Last year, as some readers may recall, I conducted an experiment to see whether it would be worth subscribing to the local Sunday newspaper just to get the coupon savings. The answer, I found, was "probably not"; most of the coupons in the paper were the same ones I already got in the free "Smart Source" insert that came with each week's store circulars, and few of these were for products I'd ever buy. I concluded that taking up couponing as a hobby was unlikely to be worthwhile for me, and despite a run of unusual good luck with coupons a few weeks later, I haven't had cause to alter this view much in the past year.
Consequently, when I first heard about a site called CouponMom, I didn't bother to look into it, since I assumed it would be oriented towards hard-core couponers. However, last week I stumbled across a reference to it somewhere that talked about how much easier it made the couponing process, and I wondered whether this site might have value after all. So I checked it out, and I found that this site really does have the potential to make a regular coupon habit worthwhile, even for casual users like me.
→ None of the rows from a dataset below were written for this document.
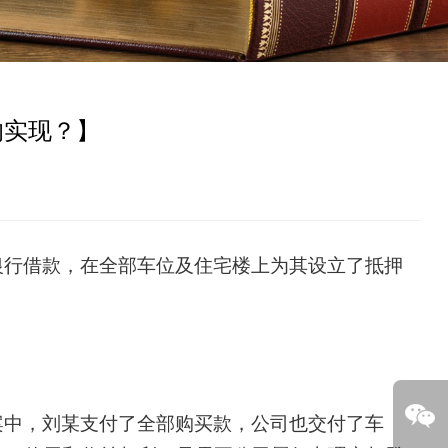
的实现？】
银行借款，在全部车位及住宅楼上为其设立了抵押
案中，刘某支付了全部购买款，公司也交付了车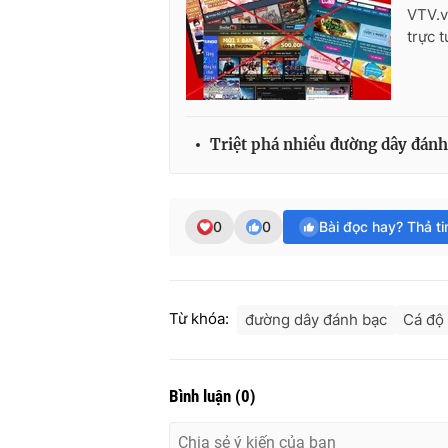
VTV.v
trực 
Triệt phá nhiều đường dây đánh
0
0
Bài đọc hay? Thả t
Từ khóa:
đường dây đánh bạc
Cá độ
Bình luận
(
0
)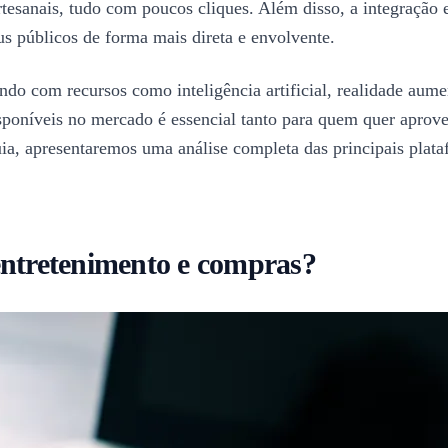
artesanais, tudo com poucos cliques. Além disso, a integração
s públicos de forma mais direta e envolvente.
ndo com recursos como inteligência artificial, realidade aum
isponíveis no mercado é essencial tanto para quem quer aprov
a, apresentaremos uma análise completa das principais platafo
entretenimento e compras?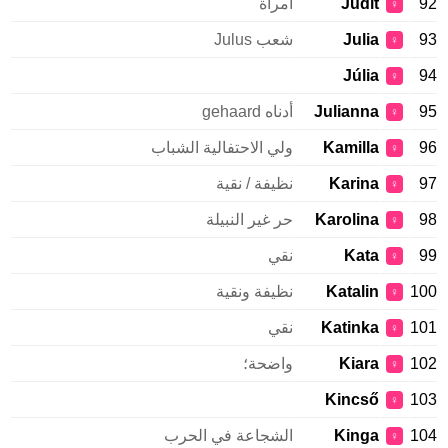
92
Judit
امرأة
♀
93
Julia
شعب Julus
♀
Júlia
94
♀
95
Julianna
أدناه gehaard
♀
96
Kamilla
ولي الاحتفالية الشباب
♀
97
Karina
نظيفة / نقية
♀
98
Karolina
حر غير النبيلة
♀
99
Kata
نقي
♀
100
Katalin
نظيفة ونقية
♀
101
Katinka
نقي
♀
102
Kiara
واضحة؛
♀
Kincső
103
♀
104
Kinga
الشجاعة في الحرب
♀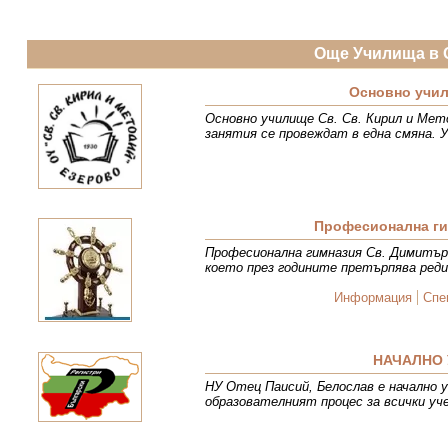
Още Училища в 
Основно учил
Основно училище Св. Св. Кирил и Мет
занятия се провеждат в една смяна. 
Професионална ги
Професионална гимназия Св. Димитър 
което през годините претърпява реди
Информация
Спе
НАЧАЛНО 
НУ Отец Паисий, Белослав е начално у
образователният процес за всички уч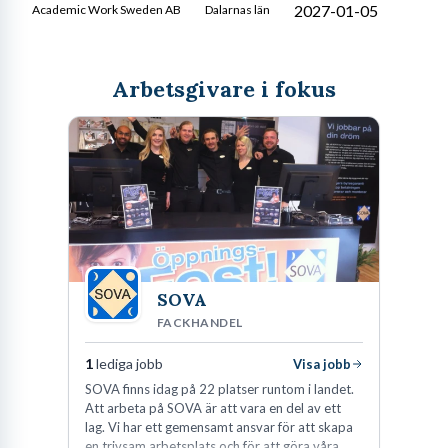
2027-01-05
Academic Work Sweden AB
Dalarnas län
Arbetsgivare i fokus
SOVA
FACKHANDEL
1
lediga jobb
Visa jobb
SOVA finns idag på 22 platser runtom i landet.
Att arbeta på SOVA är att vara en del av ett
lag. Vi har ett gemensamt ansvar för att skapa
en trivsam arbetsplats och för att göra våra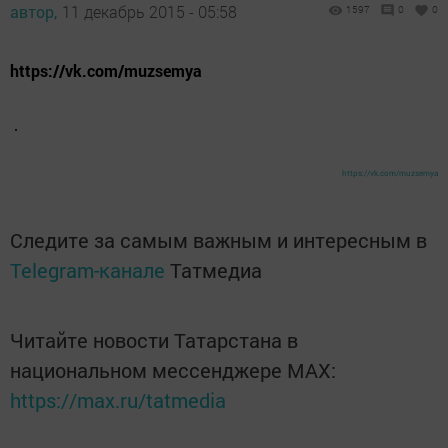
автор,
11 декабрь 2015 - 05:58
1597
0
0
https://vk.com/muzsemya
https://vk.com/muzsemya
Следите за самым важным и интересным в
Telegram-канале
Татмедиа
Читайте новости Татарстана в
национальном мессенджере MАХ:
https://max.ru/tatmedia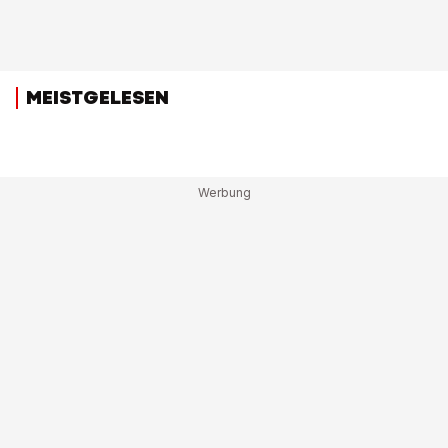
MEISTGELESEN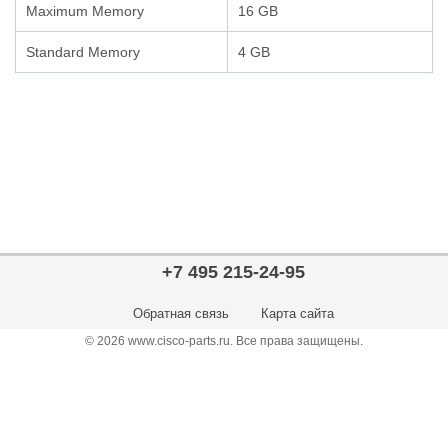
Maximum Memory
16 GB
Standard Memory
4 GB
+7 495 215-24-95
Обратная связь
Карта сайта
© 2026 www.cisco-parts.ru. Все права защищены.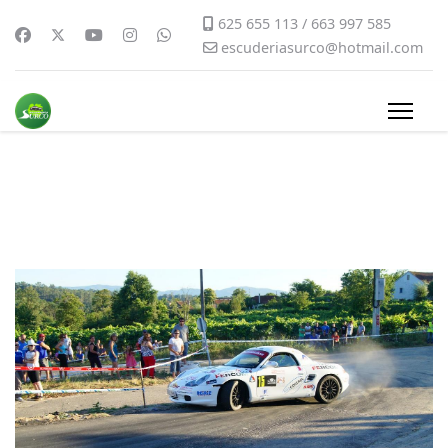
625 655 113 / 663 997 585
escuderiasurco@hotmail.com
2010-surco876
First, a bit of background on how couponing works. As serious couponers already know, if all you do is clip coupons and use them on whatever happens to be on your shopping list, you won't save much. The real savings are in combining coupons with sales. When you start with a product that's already being sold at an extra-low price, and then add on the extra savings from a coupon—which may be doubled, depending on your store—that's a triple whammy that can reduce the cost of the item by 60, 80, or even 100 percent. And if you manage to do this consistently, every time you shop, then you can take a big bite out of your grocery bill.
So far, so good. The problem is—or has been, for me—that stackable deals like these just don't pop up very often. Sales are certainly common, and we take advantage of them regularly, but we seldom, if ever, have a coupon that we can stack with the sale. And since those deals are few and far between, it hasn't really seemed worthwhile to do the legwork needed to find them—meticulously going through each week's sale fliers and comparing them with a stack of coupon inserts to see if I happen to have the needed coupon.
That's where CouponMom comes in. This site takes a lot of the work—really, almost all of it—out of coupon matching. Once you set up a free account, you can search the site for deals on specific items you need, or you can ask to see a list of the best grocery deals in your state. It will show you a list—which you can sort by store, by type of item, or by total savings—that shows you which sales at your local stores can be combined with coupons, and where those coupons can be found. If it's an electronic coupon site, there will be a link right on the page that you can click to get and print the coupon. If it's a coupon insert, like Smart Source or Red Plum, it will show you the date on which the coupon appeared. This saves an immense amount of time, because you needn't actually clip any coupons until you need them; you can just save your coupon inserts as they arrive, sorted by date, and when you see a deal that you want, you just pull out the appropriate insert, clip the appropriate coupon, and off to the store you go. You can even print out your shopping list directly from the site, showing which items you plan to get and what the final price should be for each one. Paper-clip your coupons directly to this list, and all the organization is done for you.
The site also has a special section for drugstore deals, which tend to be more complicated than supermarket deals, since they often involve not only combining coupons with sales, but also factoring in the drugstore chain's own special savings programs, such as ExtraCare Bucks at CVS and UP rewards at Rite Aid. These more complex deals are also much more profitable, often resulting in products that are free or even money-makers (where you end up, after all savings and rewards, with more money than you actually spent). And the site can help you find store coupons, such as Target's, that can be stacked with manufacturer coupons to maximize savings.
CouponMom isn't the only site of its kind, but it's the first one I've seen that doesn't charge for membership (it's paid for by ads). So even if it turns out that you don't save anything by joining, you haven't lost anything either. And it takes only a few minutes each week (probably on Sunday, when the site updates), to check out the "extreme deals" page and make a list. So even if, like me, you can only take advantage of a few deals, the cost and effort involved is so low that there's really no reason not to do it.
Sadly, I discovered this site's benefits at the worst possible time. For months, I'd been diligently saving stacks of coupon inserts, because other coupon sites had assured me that if you simply waited a month or two, that was when the coupons would start stacking up with sales to give you free or nearly-free items. But after several months of this, I found that I'd never once gone back to the stack to retrieve a coupon I hadn't clipped initially, so I concluded that it wasn't worth storing them and tossed the lot in the bin. Therefore, several of the deals currently listed on CouponMom aren't available to me because they call for coupons from the January Smart Source coupon packets, all of which went out with last week's recycling pickup. But I will start saving my coupon inserts once again—this time without even bothering to flip through them first, since CouponMom can do the work for me—and in another month or two, I should once again have a pile that I can delve into and extract coupons from as they become useful.